In 1994, when she was 50 and still single, Finola met Scotsman Colin Cadenhead through work. Sadly, Colin's first wife had died a few years previously. But over time, he and Finola grew closer, and, two years later, they married. They had their reception at Killiney Castle; Finola wore a pink Frank Usher ensemble. Her elderly mother, who gave her away, had a drop of whiskey to calm her nerves. The newlyweds honeymooned in the south of France.

About a year later, Finola got another bout of pneumonia, so she was referred to Professor Tim McDonnell, a consultant respiratory physician at St Michael's Hospital in Dun Laoghaire. "He sent me for a lung-function test," she recalls. "When he told me I was suffering from COPD, I was quite shocked. My GP and I had both thought I was suffering from asthma. So I said to the professor, 'Well, at least I don't have emphysema,' and he said, 'But I'm afraid, Finola, you do.' I was devastated. I'd been off cigarettes for years." According to Copd Support Ireland, the term covers chronic bronchitis, emphysema, or a combination of both conditions.

In 2002, Finola's sister Rosemarie was also diagnosed with COPD. "She gave up cigarettes straight away," says Finola. "But it was already too late. She only lasted four years. It was such a terrible loss for us all, but especially for her children. Early diagnosis is so important."

Currently, Finola has only 30pc to 40pc lung function. To maintain a decent quality of life, she spends a minimum of 30 minutes on the treadmill every morning; she also swims and walks when she can, she watches her diet and she avoids smoky environments resolutely.

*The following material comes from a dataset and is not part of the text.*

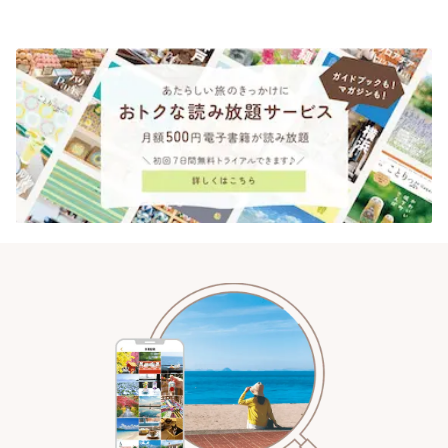
茶屋 八十八」 | ことりっぷ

In 2014, shortly before she went on holiday to Tenerife, Finola got another infection, so Professor McDonnell sent her for a chest scan. She was shocked to learn that they had found a tumour on her pancreas. Further tests revealed it was malignant, so 50pc of the pancreas, as well as her entire spleen, were removed. One of the unavoidable results of the surgery was that Finola became diabetic.

Her post-operative recovery was also greatly hampered by the poor state of her lungs. "I was in high-dependency for two weeks," she says. "The surgery was successful, but unfortunately my lungs collapsed." When Finola was well enough, she began chemotherapy; and thankfully, she has been in relatively good health ever since. She now believes her lung problems helped to save her life. "If I didn't have COPD, they wouldn't have found the tumour, and I might not be here today," she says. "So now I want to give something back."

Finola has dedicated herself to fundraising for COPD Support Ireland. "I started to knit some years back," she volunteers. "I knitted all the figures for a crib, even baby Jesus and the little lambs; it was raffled and raised €1,300." And that's just for starters. She, like many other affected people, will be marking World COPD Day on November 18, to raise awareness about the condition, and to improve the care of people living with the disease.

Finola says she is now feeling "great" because she gets good medical attention, she exercises religiously and watches her diet. But it's also because she loves her husband Colin so very much. "I waited long enough, but I did find my soulmate in the end," she concludes.